As I left Lalena’s, I decided that now was as good a time as any to buttonhole Ian. It was Sunday, my day off, and other than a trip to the P.O. Grocery to stock my refrigerator, the day was open.
I hadn’t said anything to Lalena, but I wondered how well she really knew Ian. He wouldn’t talk about his life before coming to Wilfred, and I wasn’t the only person who’d noticed his trick of changing the conversation when it ventured into his past.
I understood Lalena’s draw to him. When he smiled, his demeanor became almost childlike. His eyes warmed from onyx black to tiger’s-eye brown, and friendly lines appeared. His laughter was goofy, and he ordered glasses of milk at the tavern. Orson, the bartender, kept a gallon of two percent at the ready for him.
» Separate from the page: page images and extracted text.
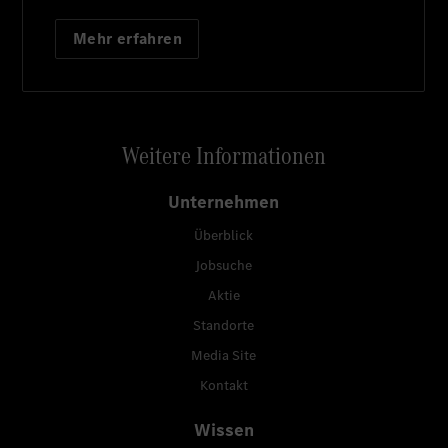
Mehr erfahren
Weitere Informationen
Unternehmen
Überblick
Jobsuche
Aktie
Standorte
Media Site
Kontakt
Wissen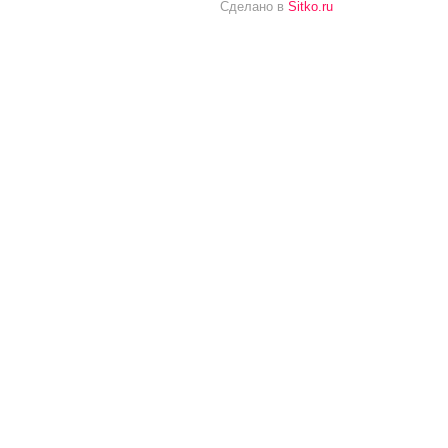
Сделано в
Sitko.ru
I hadn’t always felt that way about Ian. His usual expression was impassive, unreadable. My magic came from books—they talked to me—and although most of the books Ian sold sang Gregorian chants and lectured on divination, a few had hissed and crackled in a way that sent prickles down my arms.
That is, if the books spoke at all. Something had been interfering with my magic lately. Instead of the books’ clear voices, their messages often came through with static. Sometimes I couldn’t even make them out. It worried me.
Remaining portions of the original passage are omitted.